Relevant Paper
Motivation

The motivation for this paper is very familiar: We know how to trace the lineage for relational operators, but not for black box arbitrary transformations.

Idea

This paper is a very systems oriented paper. There isn’t any formal foundations or theory in it. However the system they have designed could be very useful. The idea is this: Given a black box arbitrary transformation, whose binary is available, they first take the binary and instrument it by some extra instructions to trace lineage. Then while running this instrumented binary, they track for each output of the binary, which input it depends on. The dependency of an output data is based on a binary debugging technique called “Dynamic Slicing”.

Dynamic Slicing is a debugging technique which computes for each instruction in the binary the previously executed instructions that it depends on. Consider the following code:

1. y = input[0]

2. x = input[1];

3. if (x > 5) {

4. output[0] = y

5. }

Let’s consider line 4. In this example the “Dynamic Slice” of line 4 is the union of three things: itself (line 4), the dynamic slice for line 3 (because 4 “conditional depends” on 3) and line 1 (because the variable y is used on the rhs of line 4). Computing the transitive closure of these dynamic slices, we get that line 4 depends on line 1, 2 and 3, 4. Dynamic slice is defined for each line of code (each instruction to be more specific). What they call “data lineage” is adjusting this Dynamic Slicing idea to output-input dependencies. Data lineage is defined for variables and in our example we would say: output[0]’s data lineage is input[0] and input[1].
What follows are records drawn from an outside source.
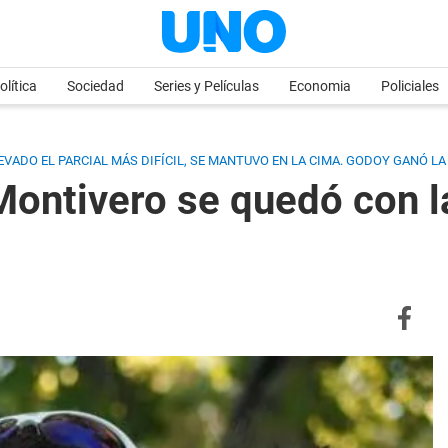
olítica
Sociedad
Series y Películas
Economia
Policiales
EVADO EL PARCIAL MÁS DIFÍCIL, SE MANTUVO EN LA CIMA. GODOY GANÓ LA
Montivero se quedó con l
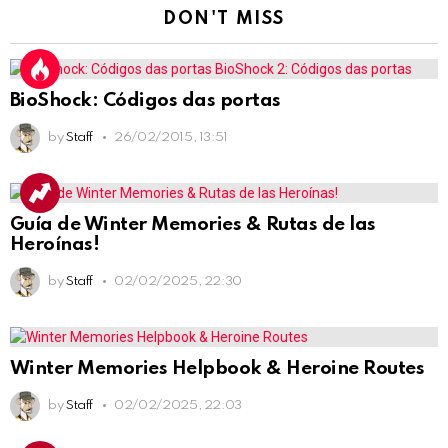
DON'T MISS
BioShock: Códigos das portas
by
Staff
26/02/2015, 13:51
Guía de Winter Memories & Rutas de las
Heroínas!
by
Staff
02/02/2025, 22:30
Winter Memories Helpbook & Heroine Routes
by
Staff
02/02/2025, 22:03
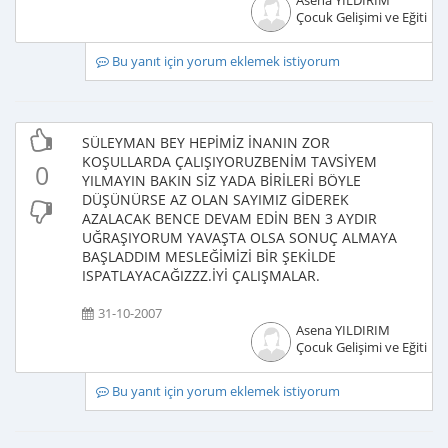
Asena YILDIRIM
Çocuk Gelişimi ve Eğitimci
Bu yanıt için yorum eklemek istiyorum
SÜLEYMAN BEY HEPİMİZ İNANIN ZOR
KOŞULLARDA ÇALIŞIYORUZBENİM TAVSİYEM
0
YILMAYIN BAKIN SİZ YADA BİRİLERİ BÖYLE
DÜŞÜNÜRSE AZ OLAN SAYIMIZ GİDEREK
AZALACAK BENCE DEVAM EDİN BEN 3 AYDIR
UĞRAŞIYORUM YAVAŞTA OLSA SONUÇ ALMAYA
BAŞLADDIM MESLEĞİMİZİ BİR ŞEKİLDE
ISPATLAYACAĞIZZZ.İYİ ÇALIŞMALAR.
31-10-2007
Asena YILDIRIM
Çocuk Gelişimi ve Eğitimci
Bu yanıt için yorum eklemek istiyorum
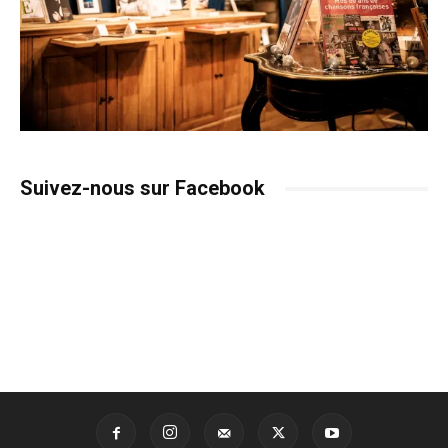
Suivez-nous sur Facebook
They have built a very low-level system (an extension of valgrind) which is very slow (10-30x slower than uninstrumented binary) but captures these dependencies for black box transformations whose binaries are available. They record which memory and register locations has been accessed and they have a predefined way of identifying which memory locations correspond to inputs and which correspond to outputs.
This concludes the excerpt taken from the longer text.